Ödeme koşulları da fiyat, vade ve taksit açısından hayli iddialı!
Konutların maliyeti üzerinden yüzde 40 indirimli bir fiyatlama ile satış tablosu oluşturulmuş.
240 ay vade ile 2+1 daire 608 bin lira fiyatla satılacak. Aylık taksiti 2 bin 280 lira olacak. 3+1 daire 851 bin liralık fiyat ve 3 bin 187 lira taksitle satılacak.
Yani dar gelirlilere uygun fiyat ve vade söz konusu.
İstanbul’da hane geliri 18 bin liranın, diğer illerde 16 bin liranın altında olanlar başvurabilecek.
Ana manzara bu.
Peki projenin gerçekteki artısı ve eksisi ne?
İnşaat sektörü üzerinden ülke ekonomisini canlandırma hamlesi olarak yorumlanabilir…
Çok sayıda alt sektörü tetikleyerek bir ekonomik büyüme ivmesi yakalanmak isteniyor. Bir yanda çok olumlu bir adım olarak görülebilir elbette ki.
Ama diğer yandan sanayi ve tarım ciddi destek beklerken kaynakların yine betona aktarımı gibi bir handikap çıkıyor karşımıza!
Keza yüksek katma değer ve teknolojiye dönük yatırımlara olan ihtiyaç da ortada. Buna karşın çok ciddi bir kaynak aktarımı kamu inşaat firmalarınca kullanılacak.
Son yıllarda çeşitli sıkıntılar yaşayan özel sektör firmalarına dönük bir desteğin olmaması da dikkat çekici.
Aslında bu kadar büyük bir proje gerekli miydi?
Tabi ki gerekliydi! Hatta şarttı…
Uçan konut fiyatları ve kiralar dar gelirlinin barınma meselesini net biçimde çıkmaza sokmuştu.
Peki ama TOKİ epey uzun zamandır niye büyük ölçekli hiçbir projeye imza atmayı düşünmedi?
Ve arada kaybolan yıllarda konut açığının nasıl büyüdüğü haliyle fiyatlara olumsuz etki yaptığı da dikkate alınmalı.
Dolayısıyla şu anda aslında “zararın neresinden dönülse kardır” modunda bir proje ile karşı karşıyayız barınma meselesinde!
En iyimser tahmine göre bile yıllık 600 – 700 bin dolayında bir konut arzına ihtiyaç var. Çünkü genç bir toplumuz. Ve evlenme ve boşanma sayıları da rekor düzeyde.
Yani karşımızdaki projenin 5 yılda sunduğu konut arzı bir yıllık ihtiyacımızı bile karşılamıyor! Elbette ki özel sektör de üretecek.
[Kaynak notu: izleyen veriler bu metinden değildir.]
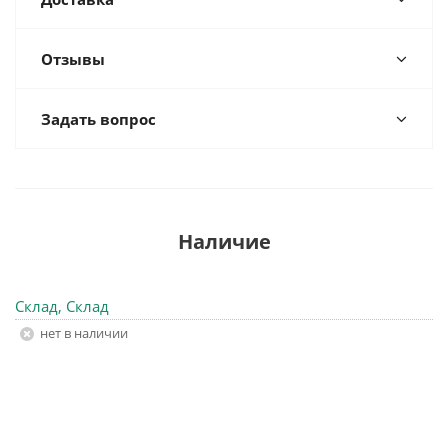
Отзывы
Задать вопрос
Наличие
Склад, Склад
Нет в наличии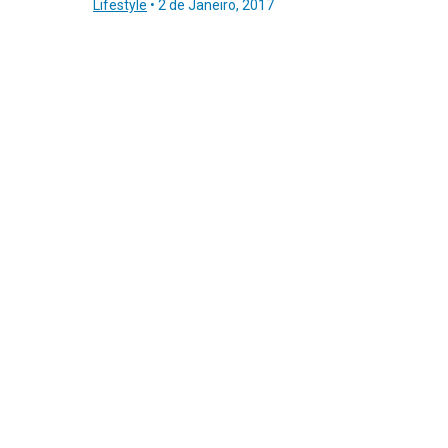
Lifestyle
•
2 de Janeiro, 2017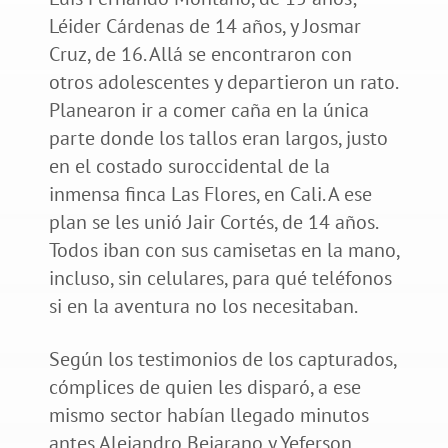
Léider Cárdenas de 14 años, y Josmar
Cruz, de 16. Allá se encontraron con
otros adolescentes y departieron un rato.
Planearon ir a comer caña en la única
parte donde los tallos eran largos, justo
en el costado suroccidental de la
inmensa finca Las Flores, en Cali. A ese
plan se les unió Jair Cortés, de 14 años.
Todos iban con sus camisetas en la mano,
incluso, sin celulares, para qué teléfonos
si en la aventura no los necesitaban.
Según los testimonios de los capturados,
cómplices de quien les disparó, a ese
mismo sector habían llegado minutos
antes Alejandro Bejarano y Yeferson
Ama devasa maliyet artışlarına karşın düşen alım gücü ve bankaların kredi verme konusundaki isteksizliği birleşince özel sektörün yeni projelerden uzak durması anlaşılır hale gelmekte.
Diğer yandan fiyatlardaki maliyetten yüzde 40 indirimli olma kavramı tam olarak gerçeği yansıtmıyor. Piyasa maliyeti ile karşılaştırınca doğru bir mesele. Çünkü büyük şehirlerde arsa payı maliyetin yüzde 40 – 50’si arasında değişiyor!
Ama unutmayalım TOKİ kamu arazilerine yapacak sosyal konutları. Yani arsa maliyeti yok.
Ayrıca malzeme alımlarını da büyük montanlı ve uygun fiyatlı olarak alma avantajı var.
Bu durumda maliyetin altında konut satışı gibi durmuyor manzara!
Ödemelerde ise ailede tek kişi çalışıyorsa ve eline asgari ücret geçiyorsa pek de kolay bir sürecin olmayacağı aşikar. Çünkü temel ihtiyaçlara faturalara o kadar çok para gidiyor ki konut taksidine ne kalacak.
Ve bir belirsizlik unsurunu da hatırlatmakta fayda var. Hiçbir TOKİ projesi sabit taksitli olmamıştır. Yani ya enflasyona ya da memur maaş zammına endeksli olmuştur tüm konut projeleri!
Bu durumda enflasyon dizginlenmedikçe taksitlerin ulaşacağı seviyeyi de unutmamak lazım.
Seçim yılına doğru doludizgin koştururken projenin özellikle hedeflediği genç ve emeklilerle sağlayacağı oy ise siyasetin konusu olarak tartışmaya değer!